WHAT IS BEING ASKED:
Scan the entries for the word "автомобиля", and copy every line where it appears.

STORED DATA:
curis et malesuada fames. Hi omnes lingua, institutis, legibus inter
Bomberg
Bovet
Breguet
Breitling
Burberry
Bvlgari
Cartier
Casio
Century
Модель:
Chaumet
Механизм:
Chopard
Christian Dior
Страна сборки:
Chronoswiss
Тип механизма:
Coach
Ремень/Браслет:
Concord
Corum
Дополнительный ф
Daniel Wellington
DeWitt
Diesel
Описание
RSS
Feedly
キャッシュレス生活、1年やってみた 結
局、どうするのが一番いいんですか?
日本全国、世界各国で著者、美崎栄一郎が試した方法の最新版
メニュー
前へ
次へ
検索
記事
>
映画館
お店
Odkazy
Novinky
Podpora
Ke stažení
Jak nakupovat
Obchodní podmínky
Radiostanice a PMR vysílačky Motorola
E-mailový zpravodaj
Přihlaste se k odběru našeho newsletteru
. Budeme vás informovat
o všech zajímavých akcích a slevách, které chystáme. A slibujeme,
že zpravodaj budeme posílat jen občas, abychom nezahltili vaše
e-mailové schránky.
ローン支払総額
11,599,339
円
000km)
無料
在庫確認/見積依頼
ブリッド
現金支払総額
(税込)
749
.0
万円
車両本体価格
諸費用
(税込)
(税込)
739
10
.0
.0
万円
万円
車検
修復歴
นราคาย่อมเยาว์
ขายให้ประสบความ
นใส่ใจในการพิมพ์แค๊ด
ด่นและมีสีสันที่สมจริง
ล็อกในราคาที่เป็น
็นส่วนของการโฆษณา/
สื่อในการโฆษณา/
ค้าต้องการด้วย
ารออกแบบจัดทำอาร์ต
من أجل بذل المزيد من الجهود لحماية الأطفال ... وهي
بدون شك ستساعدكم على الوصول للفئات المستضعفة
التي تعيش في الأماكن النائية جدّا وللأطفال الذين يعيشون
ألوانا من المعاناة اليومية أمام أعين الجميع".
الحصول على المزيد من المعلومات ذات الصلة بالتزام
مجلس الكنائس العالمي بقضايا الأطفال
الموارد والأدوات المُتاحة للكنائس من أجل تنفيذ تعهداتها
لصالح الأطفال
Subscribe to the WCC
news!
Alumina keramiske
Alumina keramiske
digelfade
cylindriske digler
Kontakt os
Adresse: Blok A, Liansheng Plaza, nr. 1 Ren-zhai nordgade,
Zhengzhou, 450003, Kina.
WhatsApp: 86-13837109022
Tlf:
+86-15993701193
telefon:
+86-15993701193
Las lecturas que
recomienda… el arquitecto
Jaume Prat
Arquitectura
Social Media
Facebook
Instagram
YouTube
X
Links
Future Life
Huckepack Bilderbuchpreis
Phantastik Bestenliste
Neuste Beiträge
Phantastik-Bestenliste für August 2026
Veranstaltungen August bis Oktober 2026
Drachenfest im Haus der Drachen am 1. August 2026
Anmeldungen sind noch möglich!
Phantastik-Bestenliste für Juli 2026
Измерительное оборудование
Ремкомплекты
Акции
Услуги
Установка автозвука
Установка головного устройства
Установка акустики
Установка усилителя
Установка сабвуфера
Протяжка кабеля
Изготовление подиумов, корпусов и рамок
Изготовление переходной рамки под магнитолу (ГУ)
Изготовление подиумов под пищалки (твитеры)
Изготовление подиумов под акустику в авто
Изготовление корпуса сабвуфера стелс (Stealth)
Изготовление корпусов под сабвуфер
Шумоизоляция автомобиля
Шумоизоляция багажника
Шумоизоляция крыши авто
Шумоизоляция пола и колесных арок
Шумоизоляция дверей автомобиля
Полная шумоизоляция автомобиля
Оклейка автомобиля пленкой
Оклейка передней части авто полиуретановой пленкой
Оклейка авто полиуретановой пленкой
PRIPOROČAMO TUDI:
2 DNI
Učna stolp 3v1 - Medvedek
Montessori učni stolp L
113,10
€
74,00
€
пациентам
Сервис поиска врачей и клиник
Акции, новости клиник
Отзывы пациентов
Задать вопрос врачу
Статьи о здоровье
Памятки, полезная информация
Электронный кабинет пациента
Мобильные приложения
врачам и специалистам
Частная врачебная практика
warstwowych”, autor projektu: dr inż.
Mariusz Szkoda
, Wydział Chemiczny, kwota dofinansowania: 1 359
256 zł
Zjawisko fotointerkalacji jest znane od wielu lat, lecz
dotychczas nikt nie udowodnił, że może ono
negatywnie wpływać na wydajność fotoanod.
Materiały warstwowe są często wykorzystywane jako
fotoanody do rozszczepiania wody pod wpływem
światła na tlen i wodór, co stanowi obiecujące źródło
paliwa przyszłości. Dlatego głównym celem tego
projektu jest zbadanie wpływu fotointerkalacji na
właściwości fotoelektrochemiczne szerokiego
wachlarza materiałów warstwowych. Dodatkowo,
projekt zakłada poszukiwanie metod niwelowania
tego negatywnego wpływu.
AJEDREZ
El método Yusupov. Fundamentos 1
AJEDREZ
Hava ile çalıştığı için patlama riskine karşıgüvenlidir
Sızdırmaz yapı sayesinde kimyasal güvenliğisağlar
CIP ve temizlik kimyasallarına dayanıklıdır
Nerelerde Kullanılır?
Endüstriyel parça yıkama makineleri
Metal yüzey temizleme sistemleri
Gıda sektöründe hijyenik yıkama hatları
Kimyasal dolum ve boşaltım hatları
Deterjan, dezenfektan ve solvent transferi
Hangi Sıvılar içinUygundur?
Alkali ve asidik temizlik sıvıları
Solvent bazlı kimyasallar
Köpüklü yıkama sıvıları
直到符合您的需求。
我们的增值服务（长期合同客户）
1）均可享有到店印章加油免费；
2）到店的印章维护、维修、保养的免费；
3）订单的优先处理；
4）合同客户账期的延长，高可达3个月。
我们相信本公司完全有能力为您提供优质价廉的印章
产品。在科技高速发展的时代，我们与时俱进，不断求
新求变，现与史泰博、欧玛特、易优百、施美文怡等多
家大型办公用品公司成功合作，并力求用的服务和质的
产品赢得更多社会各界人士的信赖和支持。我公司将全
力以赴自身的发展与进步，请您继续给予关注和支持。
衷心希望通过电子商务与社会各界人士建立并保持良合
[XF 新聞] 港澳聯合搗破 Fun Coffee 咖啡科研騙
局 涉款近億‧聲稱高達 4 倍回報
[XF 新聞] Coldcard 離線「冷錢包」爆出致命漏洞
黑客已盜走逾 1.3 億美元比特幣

EXERCISE ANSWER:
Шумоизоляция автомобиля
Шумоизоляция дверей автомобиля
Полная шумоизоляция автомобиля
Оклейка автомобиля пленкой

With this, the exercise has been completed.